## What this task involves
Each record below is to be output unchanged, and any picture is to be dropped.
--------------------------------------------------
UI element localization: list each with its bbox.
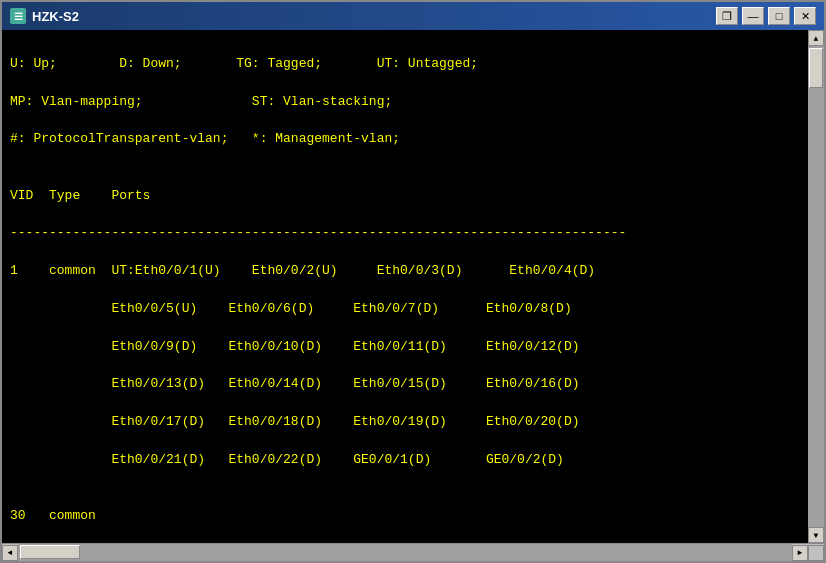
scroll-down-button[interactable]: ▼ bbox=[808, 527, 824, 543]
vertical-scrollbar[interactable]: ▲ ▼ bbox=[808, 30, 824, 543]
ports-header: VID Type Ports bbox=[10, 187, 804, 206]
vlan1-ports-line6: Eth0/0/21(D) Eth0/0/22(D) GE0/0/1(D) GE0… bbox=[10, 451, 804, 470]
vlan1-ports-line2: Eth0/0/5(U) Eth0/0/6(D) Eth0/0/7(D) Eth0… bbox=[10, 300, 804, 319]
scroll-right-button[interactable]: ► bbox=[792, 545, 808, 561]
vlan1-ports-line4: Eth0/0/13(D) Eth0/0/14(D) Eth0/0/15(D) E… bbox=[10, 375, 804, 394]
title-controls: ❐ — □ ✕ bbox=[716, 7, 816, 25]
scroll-thumb-v[interactable] bbox=[809, 48, 823, 88]
legend-line3: #: ProtocolTransparent-vlan; *: Manageme… bbox=[10, 130, 804, 149]
dash-line1: ----------------------------------------… bbox=[10, 224, 804, 243]
bottom-bar: ◄ ► bbox=[2, 543, 824, 561]
restore-button[interactable]: ❐ bbox=[716, 7, 738, 25]
minimize-button[interactable]: — bbox=[742, 7, 764, 25]
scroll-left-button[interactable]: ◄ bbox=[2, 545, 18, 561]
terminal-content: U: Up; D: Down; TG: Tagged; UT: Untagged… bbox=[10, 36, 804, 543]
title-bar-left: ☰ HZK-S2 bbox=[10, 8, 79, 24]
terminal[interactable]: U: Up; D: Down; TG: Tagged; UT: Untagged… bbox=[2, 30, 824, 543]
vlan30-line: 30 common bbox=[10, 507, 804, 526]
scroll-track-h[interactable] bbox=[18, 544, 792, 561]
scroll-track-v[interactable] bbox=[808, 46, 824, 527]
legend-line1: U: Up; D: Down; TG: Tagged; UT: Untagged… bbox=[10, 55, 804, 74]
scrollbar-corner bbox=[808, 545, 824, 561]
legend-line2: MP: Vlan-mapping; ST: Vlan-stacking; bbox=[10, 93, 804, 112]
vlan1-ports-line3: Eth0/0/9(D) Eth0/0/10(D) Eth0/0/11(D) Et… bbox=[10, 338, 804, 357]
close-button[interactable]: ✕ bbox=[794, 7, 816, 25]
window-icon: ☰ bbox=[10, 8, 26, 24]
horizontal-scrollbar[interactable]: ◄ ► bbox=[2, 544, 824, 561]
maximize-button[interactable]: □ bbox=[768, 7, 790, 25]
window-title: HZK-S2 bbox=[32, 9, 79, 24]
vlan1-ports-line5: Eth0/0/17(D) Eth0/0/18(D) Eth0/0/19(D) E… bbox=[10, 413, 804, 432]
vlan1-ports-line1: 1 common UT:Eth0/0/1(U) Eth0/0/2(U) Eth0… bbox=[10, 262, 804, 281]
scroll-up-button[interactable]: ▲ bbox=[808, 30, 824, 46]
title-bar: ☰ HZK-S2 ❐ — □ ✕ bbox=[2, 2, 824, 30]
main-window: ☰ HZK-S2 ❐ — □ ✕ U: Up; D: Down; TG: Tag… bbox=[0, 0, 826, 563]
scroll-thumb-h[interactable] bbox=[20, 545, 80, 559]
--------------------------------------------------
## Solution for this exercise
UI element localization: list each with its bbox.
scroll-down-button[interactable]: ▼ bbox=[808, 527, 824, 543]
vertical-scrollbar[interactable]: ▲ ▼ bbox=[808, 30, 824, 543]
ports-header: VID Type Ports bbox=[10, 187, 804, 206]
vlan1-ports-line6: Eth0/0/21(D) Eth0/0/22(D) GE0/0/1(D) GE0… bbox=[10, 451, 804, 470]
vlan1-ports-line2: Eth0/0/5(U) Eth0/0/6(D) Eth0/0/7(D) Eth0… bbox=[10, 300, 804, 319]
scroll-right-button[interactable]: ► bbox=[792, 545, 808, 561]
vlan1-ports-line4: Eth0/0/13(D) Eth0/0/14(D) Eth0/0/15(D) E… bbox=[10, 375, 804, 394]
title-controls: ❐ — □ ✕ bbox=[716, 7, 816, 25]
scroll-thumb-v[interactable] bbox=[809, 48, 823, 88]
legend-line3: #: ProtocolTransparent-vlan; *: Manageme… bbox=[10, 130, 804, 149]
dash-line1: ----------------------------------------… bbox=[10, 224, 804, 243]
bottom-bar: ◄ ► bbox=[2, 543, 824, 561]
restore-button[interactable]: ❐ bbox=[716, 7, 738, 25]
minimize-button[interactable]: — bbox=[742, 7, 764, 25]
scroll-left-button[interactable]: ◄ bbox=[2, 545, 18, 561]
terminal-content: U: Up; D: Down; TG: Tagged; UT: Untagged… bbox=[10, 36, 804, 543]
title-bar-left: ☰ HZK-S2 bbox=[10, 8, 79, 24]
terminal[interactable]: U: Up; D: Down; TG: Tagged; UT: Untagged… bbox=[2, 30, 824, 543]
vlan30-line: 30 common bbox=[10, 507, 804, 526]
scroll-track-h[interactable] bbox=[18, 544, 792, 561]
scroll-track-v[interactable] bbox=[808, 46, 824, 527]
legend-line1: U: Up; D: Down; TG: Tagged; UT: Untagged… bbox=[10, 55, 804, 74]
scrollbar-corner bbox=[808, 545, 824, 561]
legend-line2: MP: Vlan-mapping; ST: Vlan-stacking; bbox=[10, 93, 804, 112]
vlan1-ports-line3: Eth0/0/9(D) Eth0/0/10(D) Eth0/0/11(D) Et… bbox=[10, 338, 804, 357]
close-button[interactable]: ✕ bbox=[794, 7, 816, 25]
window-icon: ☰ bbox=[10, 8, 26, 24]
horizontal-scrollbar[interactable]: ◄ ► bbox=[2, 544, 824, 561]
maximize-button[interactable]: □ bbox=[768, 7, 790, 25]
window-title: HZK-S2 bbox=[32, 9, 79, 24]
vlan1-ports-line5: Eth0/0/17(D) Eth0/0/18(D) Eth0/0/19(D) E… bbox=[10, 413, 804, 432]
vlan1-ports-line1: 1 common UT:Eth0/0/1(U) Eth0/0/2(U) Eth0… bbox=[10, 262, 804, 281]
scroll-up-button[interactable]: ▲ bbox=[808, 30, 824, 46]
title-bar: ☰ HZK-S2 ❐ — □ ✕ bbox=[2, 2, 824, 30]
main-window: ☰ HZK-S2 ❐ — □ ✕ U: Up; D: Down; TG: Tag… bbox=[0, 0, 826, 563]
scroll-thumb-h[interactable] bbox=[20, 545, 80, 559]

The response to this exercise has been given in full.